Second Opinion

With trust in short supply, increasingly skeptical faculty and students turn to independent auditors to analyze the state of university budgets.
December 23, 2009

Forget “Trust, but verify.” A more apt phrase to describe the mood at some colleges today would be “Don’t trust, and challenge.”

Saying they're unconvinced by bleak financial reports produced by university business chiefs, increasingly skeptical students and faculty are outsourcing number crunching to independent auditors, often with the hope of exposing hidden pots of money in cavernous college coffers.

Administrators say we’re broke? That’s not what our accountant tells us. Such is the sentiment at the University of Maine, where a recently completed audit challenges the notion that the university is in dire straits and will have to cut positions. Drawing primarily upon audited financial statements, an Eastern Michigan University accounting professor issued a student- and faculty-commissioned report last week that found the Maine system’s unrestricted net assets grew to $84 million in 2009, up from about $50 million in 2005. The findings contradict administrators’ gloomy public statements about the fiscal situation at the system, according to Howard Bunsis, who wrote the report. The University of Southern Maine campus, which was given its own analysis in Bunsis's audit, sustained a $2.7 million budget reduction last year, prompting controversial plans to cut German studies, among other measures.

“I think that administrators simply are not telling the truth. It’s that simple,” Bunsis said. “They are grossly overestimating the financial problems of their universities, and what’s most harmful is that they are claiming these institutions are in financial trouble when they are not. I think students and faculty all over the country should be rising up against administrators who are using the economic crisis to make cuts.”

While the report’s conclusions have been challenged by system officials, faculty say it has given them ammunition in the budget debate.

Bunsis, chair of the Collective Bargaining Congress for the American Association of University Professors, has conducted a number of budget analyses in recent years. He says he will be paid $1,000 for his Maine report.

“I’m not doing this to get rich, and I’m not getting rich,” he said. “I’m doing this because I believe in higher education.”

Bunsis, who holds a Ph.D. in accounting from the University of Chicago, is a non-practicing certified public accountant and lawyer.
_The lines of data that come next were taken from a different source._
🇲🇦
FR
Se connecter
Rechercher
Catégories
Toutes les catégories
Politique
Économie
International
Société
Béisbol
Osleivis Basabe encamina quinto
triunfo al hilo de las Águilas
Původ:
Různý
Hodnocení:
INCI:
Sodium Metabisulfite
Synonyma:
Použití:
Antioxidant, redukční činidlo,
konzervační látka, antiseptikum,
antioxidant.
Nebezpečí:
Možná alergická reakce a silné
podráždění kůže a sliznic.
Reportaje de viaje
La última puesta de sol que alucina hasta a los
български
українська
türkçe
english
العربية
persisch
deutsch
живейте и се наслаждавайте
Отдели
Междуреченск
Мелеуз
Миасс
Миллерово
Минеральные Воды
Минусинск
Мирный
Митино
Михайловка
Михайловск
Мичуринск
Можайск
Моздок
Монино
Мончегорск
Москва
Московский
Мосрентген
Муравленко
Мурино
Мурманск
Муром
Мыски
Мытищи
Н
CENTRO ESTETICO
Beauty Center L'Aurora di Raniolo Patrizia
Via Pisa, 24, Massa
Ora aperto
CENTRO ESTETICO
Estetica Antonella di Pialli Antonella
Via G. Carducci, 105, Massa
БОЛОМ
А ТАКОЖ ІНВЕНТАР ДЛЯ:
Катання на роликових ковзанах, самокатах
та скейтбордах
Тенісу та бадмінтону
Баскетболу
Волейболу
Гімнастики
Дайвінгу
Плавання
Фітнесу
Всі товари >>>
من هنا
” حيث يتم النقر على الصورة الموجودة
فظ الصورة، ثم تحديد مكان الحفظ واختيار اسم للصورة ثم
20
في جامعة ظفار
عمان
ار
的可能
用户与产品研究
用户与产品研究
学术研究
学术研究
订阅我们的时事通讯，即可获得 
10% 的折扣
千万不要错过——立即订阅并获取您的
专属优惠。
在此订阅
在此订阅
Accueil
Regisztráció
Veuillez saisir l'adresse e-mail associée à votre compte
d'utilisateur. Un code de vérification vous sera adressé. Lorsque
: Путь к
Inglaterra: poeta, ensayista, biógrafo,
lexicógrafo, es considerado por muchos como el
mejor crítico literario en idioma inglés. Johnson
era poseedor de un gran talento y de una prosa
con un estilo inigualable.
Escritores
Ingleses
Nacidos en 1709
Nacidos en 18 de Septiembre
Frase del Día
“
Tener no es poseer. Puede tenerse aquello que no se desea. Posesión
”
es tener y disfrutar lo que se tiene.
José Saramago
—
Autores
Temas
Credentialed or not, however, Maine system officials have taken issue with his work, saying he classified restricted funds as unrestricted, while glossing over years of deficits in unrestricted dollars at Southern Maine.

“What you see is an attempt to simplify what is not really simple at all, in order to suggest that you can have what you want, which is not to have your program cut or get pay raises in a difficult financial environment,” said Rebecca Wyke, vice chancellor for finance at the Maine system.

The back and forth between Wyke and Bunsis is indicative of budget debates now happening across the country, where faculty and administrators frequently look at the same numbers and see very different things. Given those differing views, it’s no surprise faculty want their own financial analysts, according to Lillian Taiz, president of the California Faculty Association, which is affiliated with the National Education Association, the AAUP and Service Employees International Union.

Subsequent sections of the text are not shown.